The National Agency for Food and Drug Administration and Control (NAFDAC), has warned healthcare providers and the public about the circulation of counterfeit vials of the cancer medicine Avastin (bevacizumab) 400mg in the country.
The agency said the alert came after a report from the drug’s manufacturer, Roche, after an oncologist raised concerns about suspected fake vials discovered in a local hospital.
NAFDAC said the suspected counterfeit products carry batch numbers K1830T71 and H0375B01, with manufacturing dates listed as April 2025 and February 2025 and expiry dates of May 2028 and December 2027.
The medicine is used in cancer treatment, including recurrent glioblastoma in adults, and works by blocking the formation of blood vessels that supply tumors.
According to NAFDAC, the suspect samples were compared with genuine products in English, French, and Arabic packaging formats because the global trade item number on the product matched that format. However, investigators identified multiple inconsistencies that suggested the medicine was falsified.
“The tamper-evidence labels do not correspond to genuine Roche material, and the complaint sample serial number does not correspond to any genuine Roche serial number” – NAFDAC
The agency also reported spelling errors in the packaging text and differences in the placement of variable data when compared with authentic products.
NAFDAC said it has directed all zonal directors and state coordinators to conduct surveillance and remove any counterfeit Avastin products found in their jurisdictions.
The regulator warned that counterfeit medicines may cause serious health risks because they have not been verified for safety, quality, or effectiveness.
The agency advised importers, distributors, retailers, and healthcare professionals to obtain medical products only from authorised and licensed suppliers.
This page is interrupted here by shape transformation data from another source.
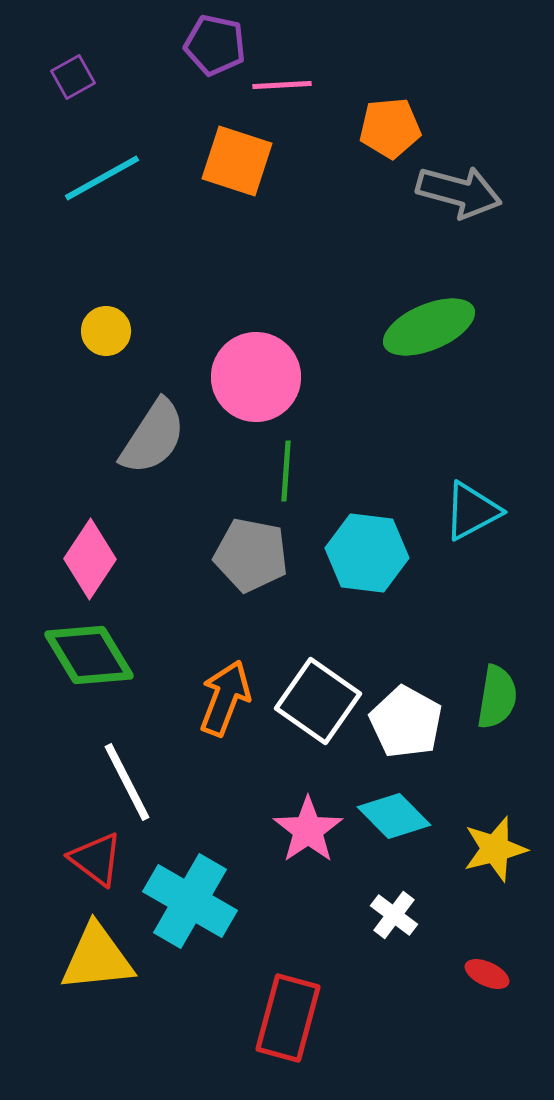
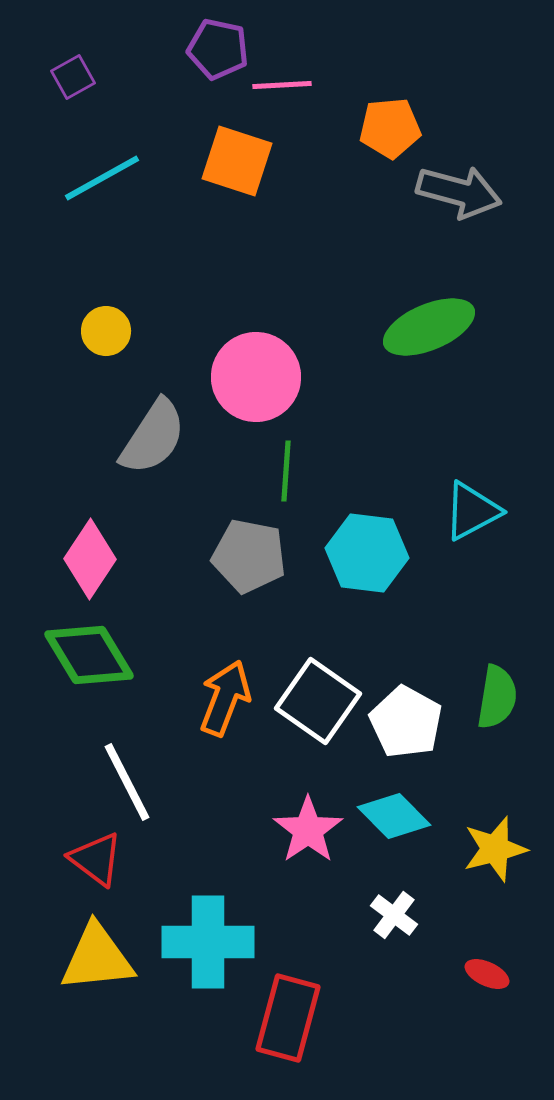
purple pentagon: moved 3 px right, 4 px down
gray pentagon: moved 2 px left, 1 px down
cyan cross: moved 18 px right, 41 px down; rotated 30 degrees counterclockwise
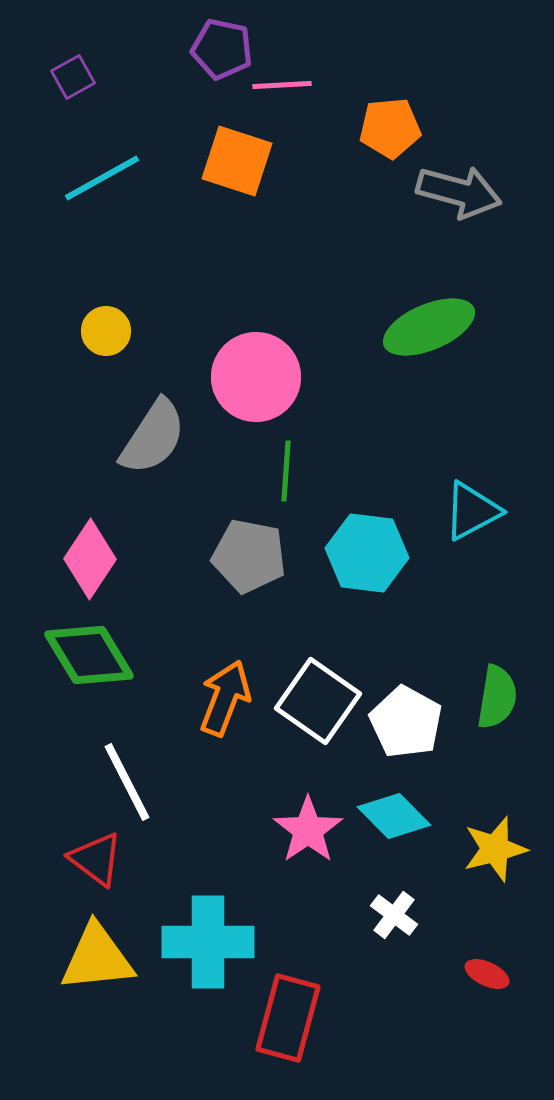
purple pentagon: moved 4 px right
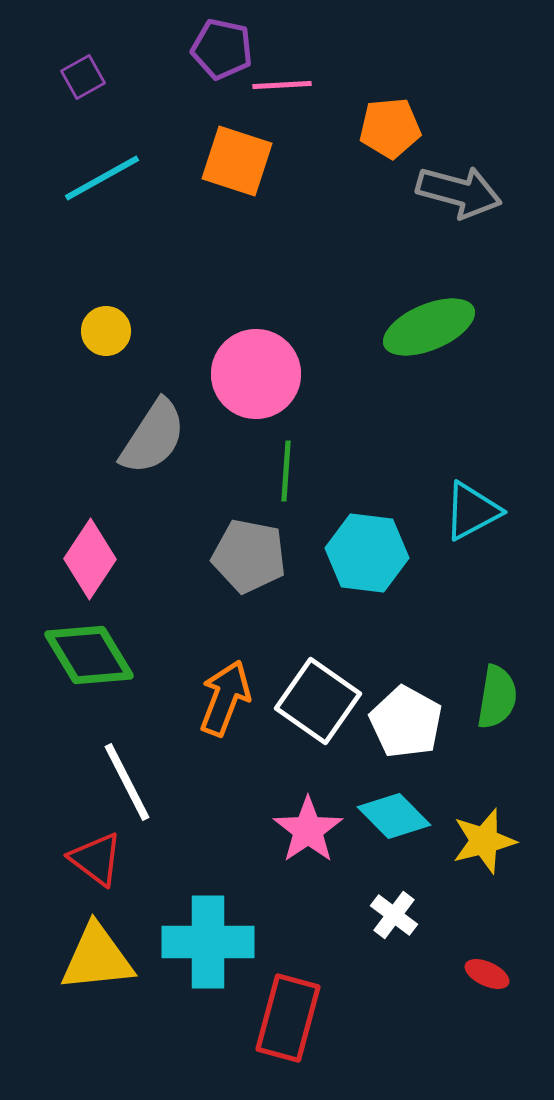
purple square: moved 10 px right
pink circle: moved 3 px up
yellow star: moved 11 px left, 8 px up
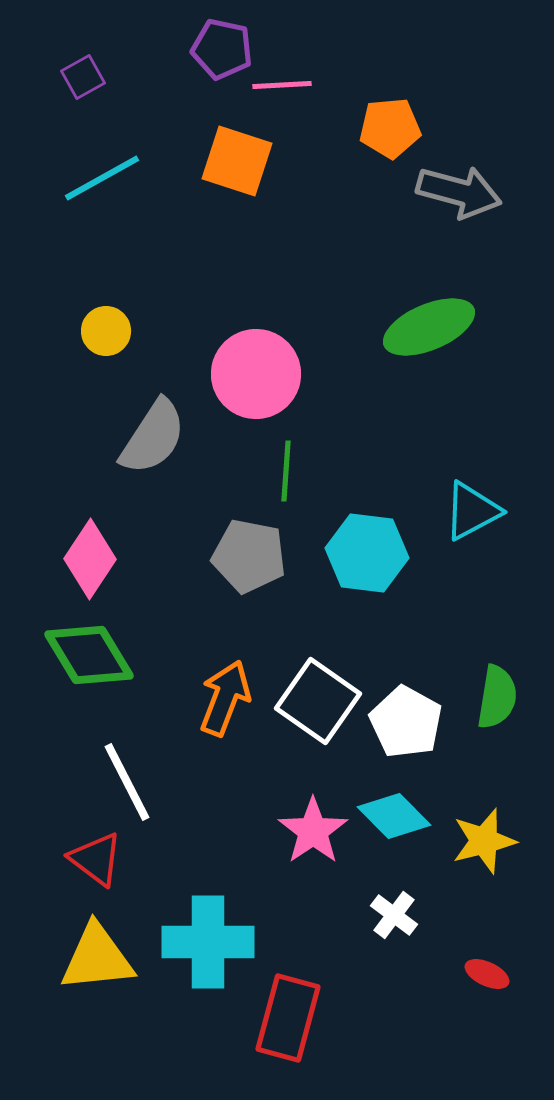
pink star: moved 5 px right, 1 px down
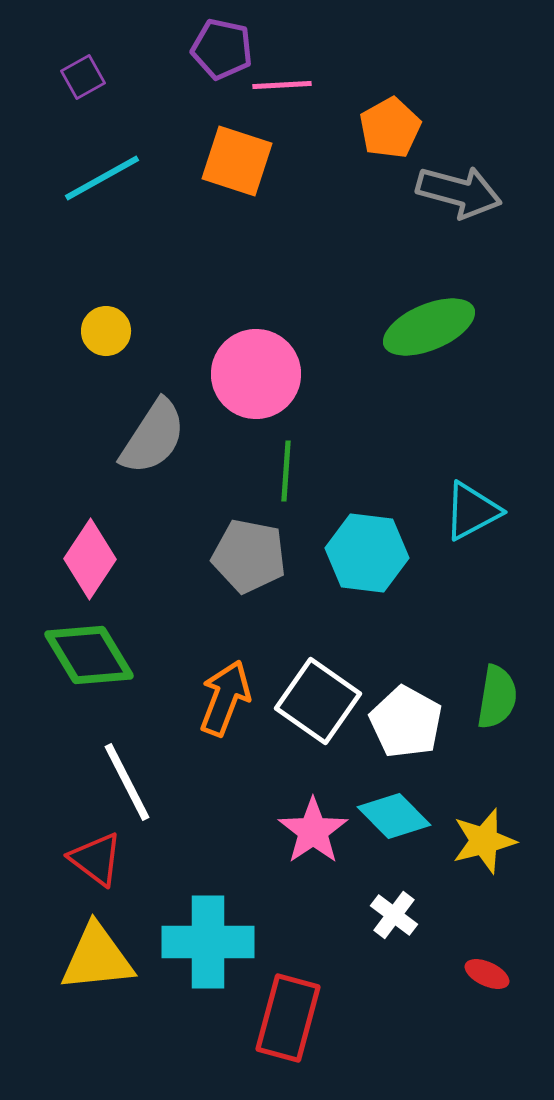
orange pentagon: rotated 24 degrees counterclockwise
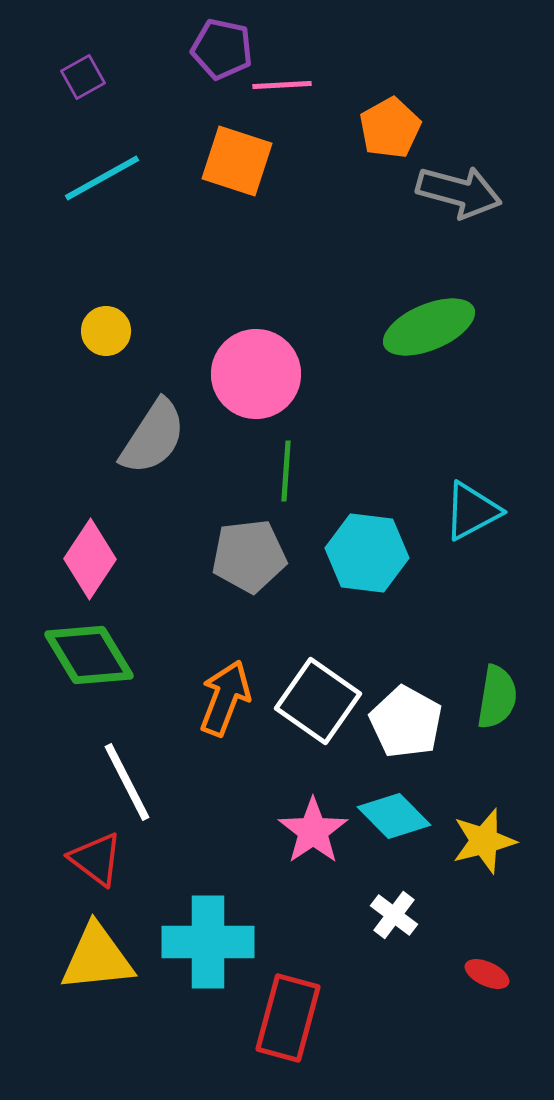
gray pentagon: rotated 18 degrees counterclockwise
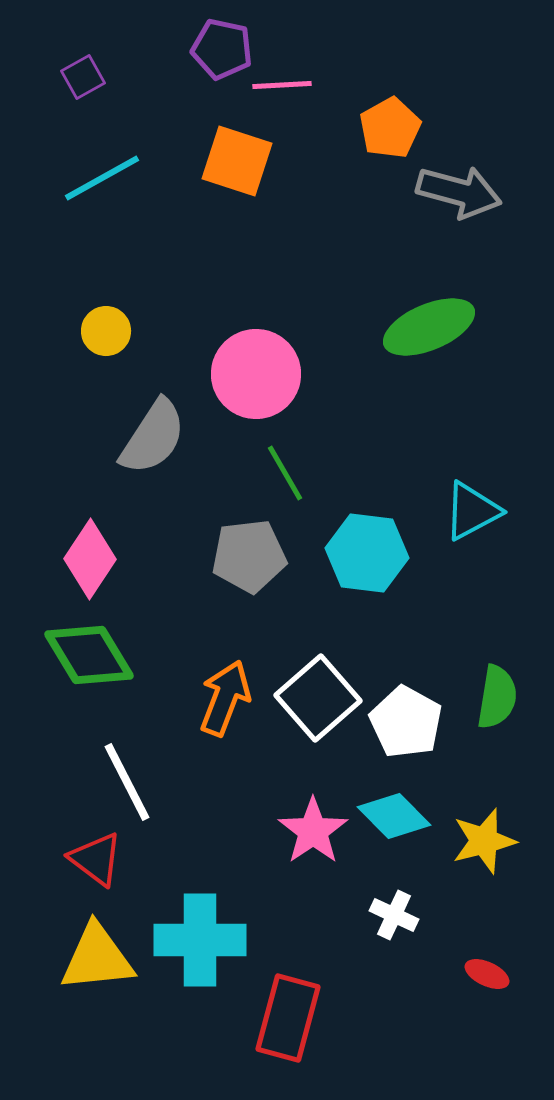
green line: moved 1 px left, 2 px down; rotated 34 degrees counterclockwise
white square: moved 3 px up; rotated 14 degrees clockwise
white cross: rotated 12 degrees counterclockwise
cyan cross: moved 8 px left, 2 px up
It also urged healthcare providers to carefully check the authenticity and physical condition of medicines before administering them to patients.
The agency has encouraged healthcare workers and consumers to report suspected falsified medicines through its offices, hotline, or pharmacovigilance platforms.
The alert was meant to address concerns raised by regulators about counterfeit health products circulating in the country, including falsified HIV test kits, malaria medicines, and infant formula with altered expiry dates, to prevent further distribution.